Demonstrations broke out in Tehran’s Grand Bazaar in late December of last year as a result of a currency crisis, with the country facing soaring inflation driven in large part by U.S. sanctions. By January, the clashes between demonstrators and security forces greatly intensified, and the atmosphere became increasingly more violent. Trump himself commented on the unrest on social media and attempted to use it to justify U.S. action in the country, saying:
“If Iran shoots and violently kills peaceful protestors, which is their custom, the United States of America will come to their rescue. We are locked and loaded and ready to go. Thank you for your attention to this matter!
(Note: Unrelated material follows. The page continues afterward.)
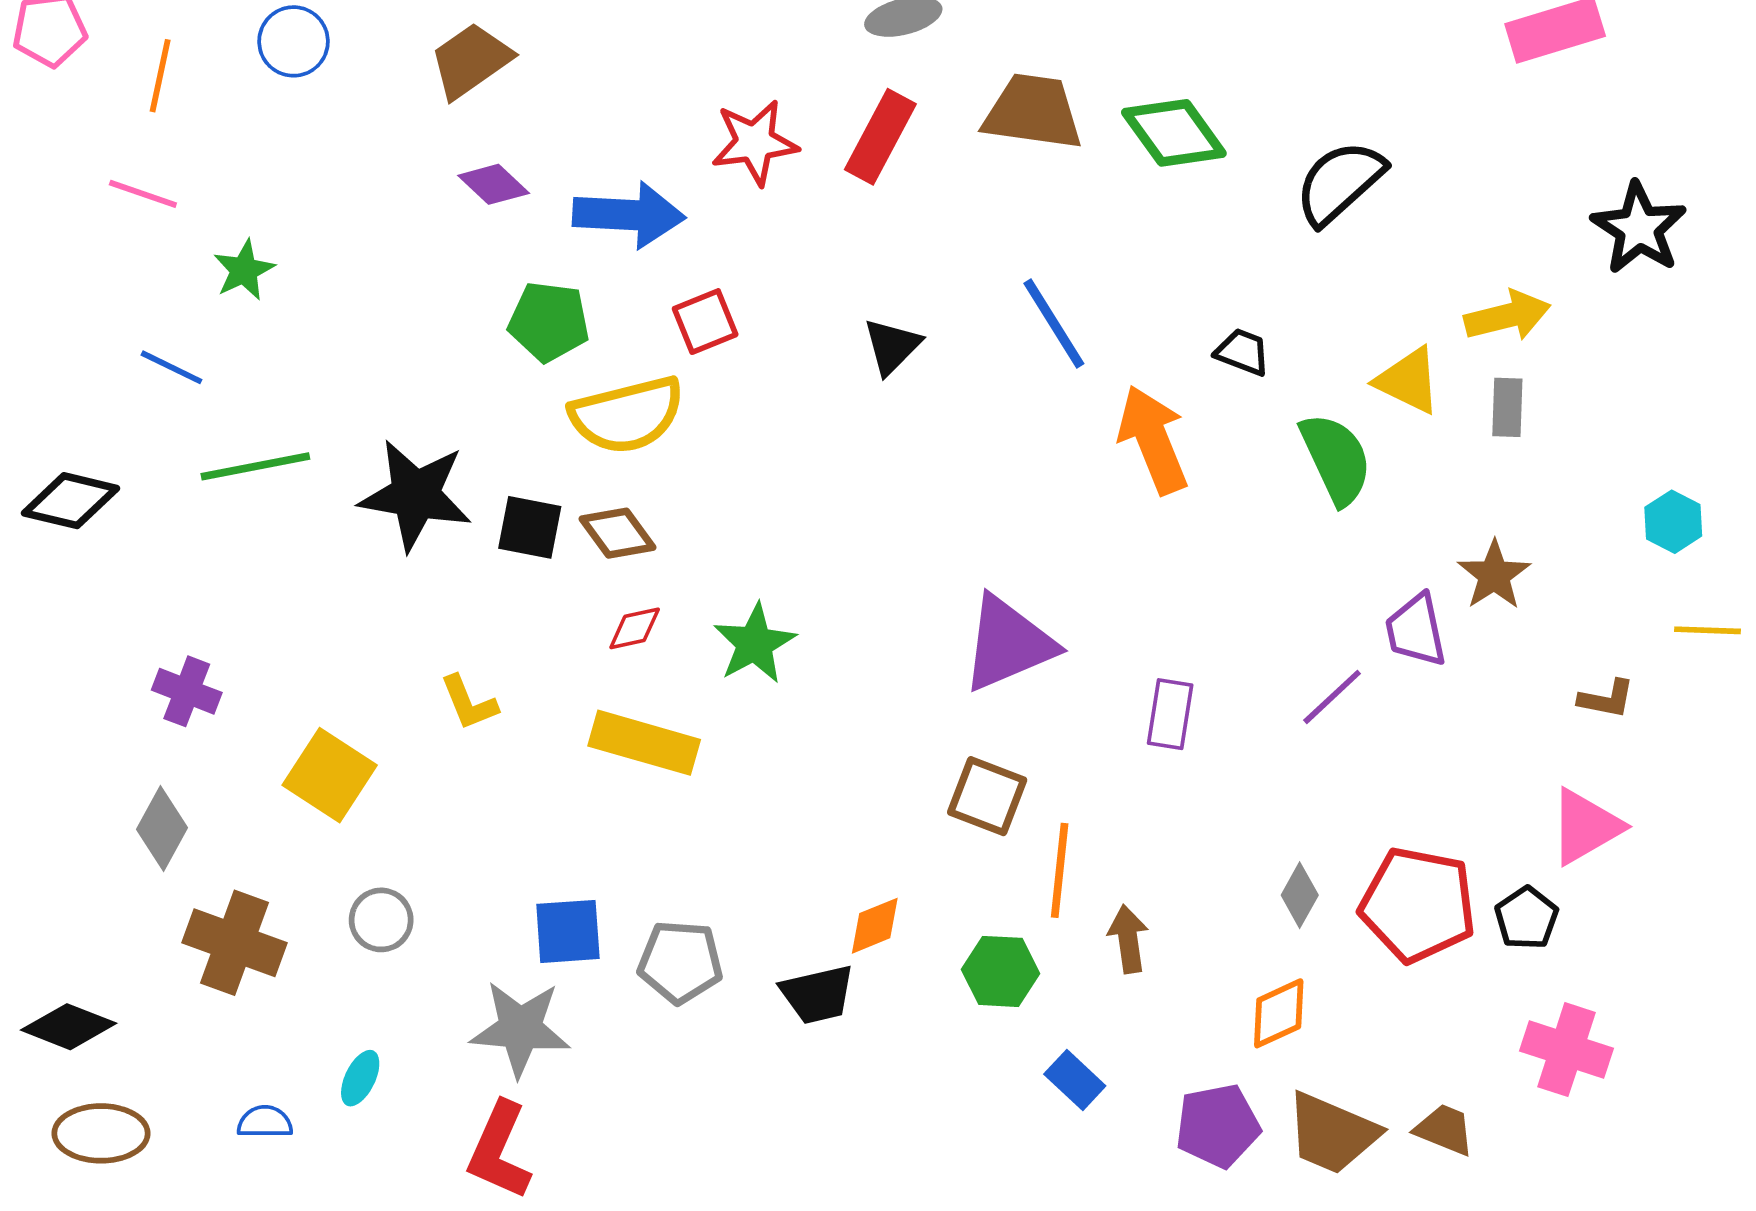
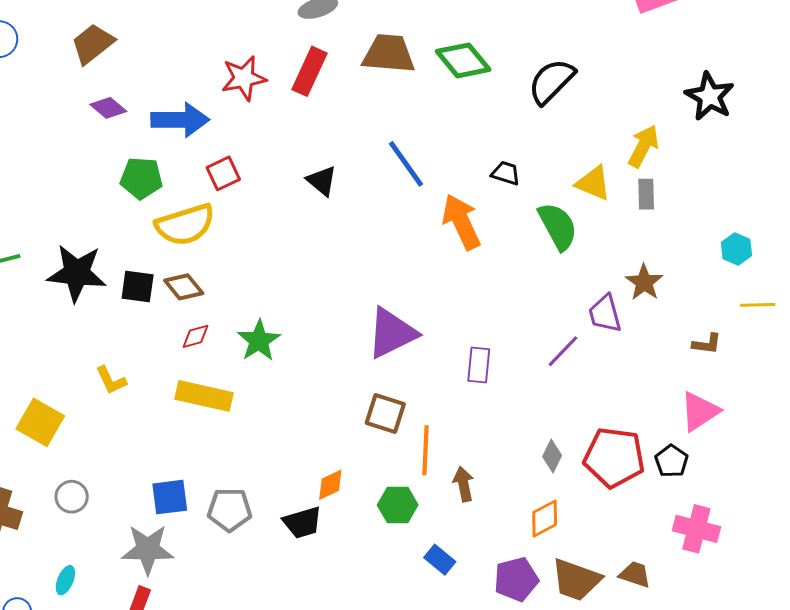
yellow arrow: (1507, 316) -> (643, 146), turned -45
black triangle: (892, 346) -> (322, 181), turned -32

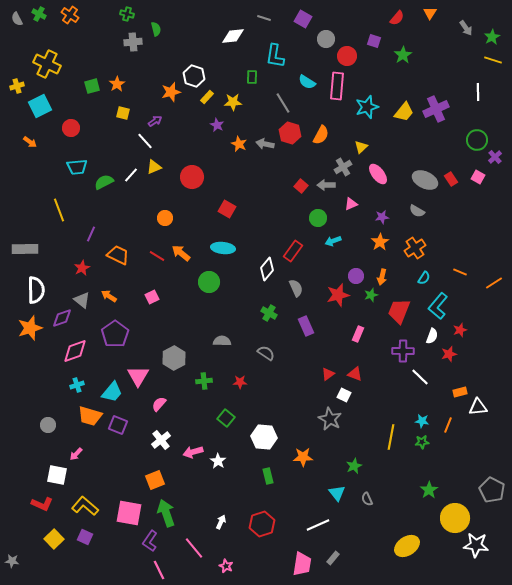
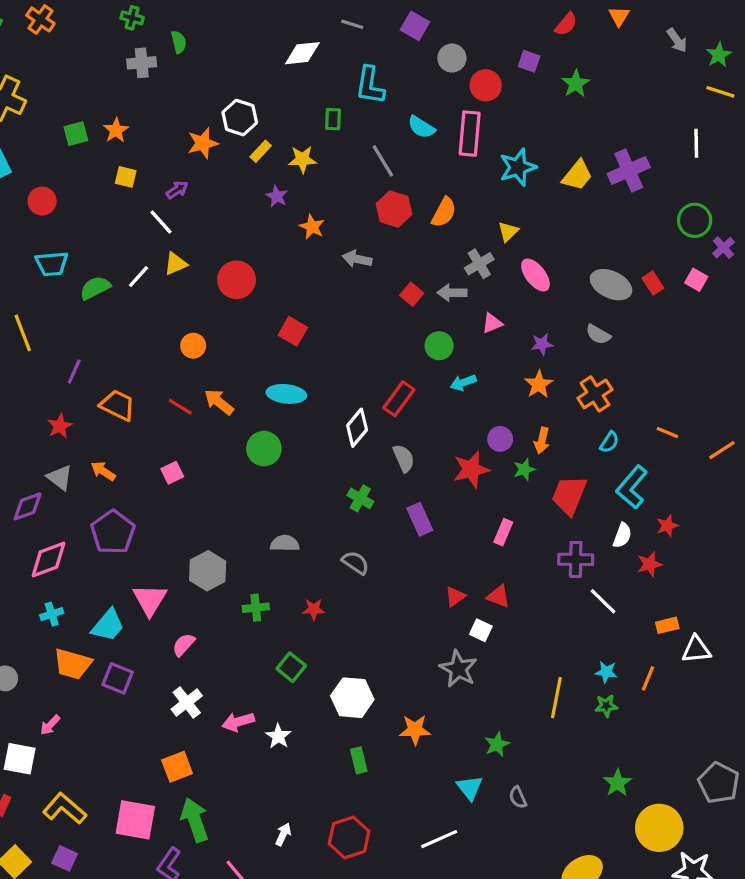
gray arrow: (265, 144) -> (357, 259), moved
President Donald J. Trump!”
From the Israeli perspective, demonstrations in Iran have served as a potential vessel to push for a regime change of a long-standing geopolitical enemy in the Islamic Republic. One prime example is during the 12-day war in June 2025, as Israel was operating a Persian-language digital influence campaign promoting the son of exiled Shah Reza Pahlavi in an attempt to destabilize the Iranian regime. The campaign attempted to astroturf support for Pahlavi through fake social media accounts and AI-driven bots posing as Iranian citizens.
With regard to the demonstrations that formed in Iran before the 2026 war, the Ynet investigation says:
“The plan aimed for war in June 2026. By June the preparations will be completed and the conditions will be ripe. But then, in January of this year, tens of thousands of Iranians took to the streets, at their own timing. The enormous work that Israel invested was in the background of the demonstrations. The protest didn’t topple the Iranian regime, some say, still hasn’t, but it had a decisive effect far away, at Mar-a-Lago, at Trump’s estate in Florida.”
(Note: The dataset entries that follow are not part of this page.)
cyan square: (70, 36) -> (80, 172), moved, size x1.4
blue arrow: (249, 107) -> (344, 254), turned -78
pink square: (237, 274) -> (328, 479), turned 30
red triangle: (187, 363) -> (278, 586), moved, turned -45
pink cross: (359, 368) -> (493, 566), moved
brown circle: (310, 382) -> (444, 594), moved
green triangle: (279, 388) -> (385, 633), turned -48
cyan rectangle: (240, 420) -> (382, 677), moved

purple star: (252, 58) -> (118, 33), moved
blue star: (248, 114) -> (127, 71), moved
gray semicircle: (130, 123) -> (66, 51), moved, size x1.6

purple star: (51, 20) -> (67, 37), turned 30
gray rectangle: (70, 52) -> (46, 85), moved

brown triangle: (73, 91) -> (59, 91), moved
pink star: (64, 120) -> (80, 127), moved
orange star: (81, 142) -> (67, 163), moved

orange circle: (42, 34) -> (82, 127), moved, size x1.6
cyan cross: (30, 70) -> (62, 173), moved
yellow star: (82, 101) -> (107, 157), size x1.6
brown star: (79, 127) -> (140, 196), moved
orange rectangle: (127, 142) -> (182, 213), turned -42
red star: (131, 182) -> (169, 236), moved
The signs of the Mossad embedding itself in the demonstrations had been made clear earlier, such as in late December of last year, when the social media account of the intelligence agency had posted a message in Farsi saying:
“Go out together in the streets. The time has come.”
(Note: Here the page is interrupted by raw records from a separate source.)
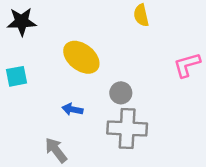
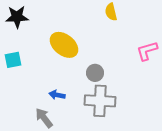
blue arrow: (72, 109) -> (57, 95), moved

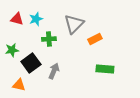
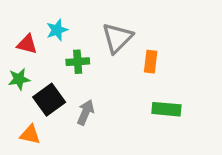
red triangle: (17, 19) -> (27, 44), moved
orange rectangle: (95, 39) -> (151, 62), turned -56

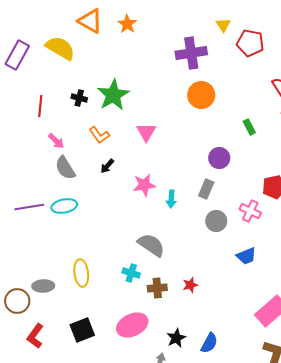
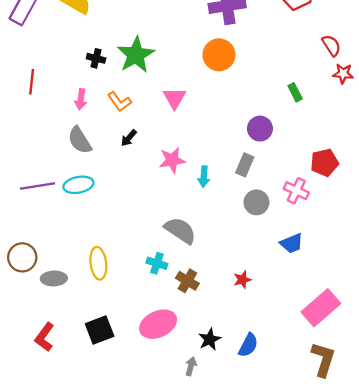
orange circle: (201, 95) -> (219, 55), moved
red line: (40, 106) -> (32, 82), moved
pink arrow: (56, 141) -> (81, 99), moved, turned 54
red star: (190, 285) -> (242, 280), moved
brown cross: (157, 288) -> (187, 281), turned 36
brown circle: (17, 301) -> (22, 257), moved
“We are with you. Not only from a distance and verbally. We are with you in the field.”
On January 13, 2026, Tamir Morag, an Israeli commentator, made a post on X saying:
“We reported tonight on Channel 14: foreign actors are arming the protestors in Iran with live firearms, which is the reason for the hundreds of regime personnel being killed.”
“Everyone is free to guess who is behind it.”
When Israeli PM Netanyahu and President Trump held a meeting in the White House situation room on February 11th, a key factor in Netanyahu’s war planning was the prospect of fomenting nationwide protests after the launch of the war, with the plan being to strike the Islamic Republic and then use the Mossad to help bolster an uprising. Administration officials expressed skepticism over the Israeli proposal for regime change, but the prospect of dismantling the Iranian military was feasible in the eyes of Trump. At the same meeting, the Israelis raised the possibility of Kurdish fighters crossing over from the Iraqi border to combat the Islamic Republic. Trump has since reportedly said that he sent “a lot of guns” that were intended to reach Iranians during the January protests but believes the Kurds, who were the recipients of the weapons, kept them. In May, Trump has since said, when referring to Iranian protestors and the prospect of an uprising:
“They want to go out on the streets. They have no weapons. They have no guns. We thought the Kurds were going to give [them] weapons, but the Kurds disappointed us. The Kurds take, take, take... I’m very disappointed in the Kurds.”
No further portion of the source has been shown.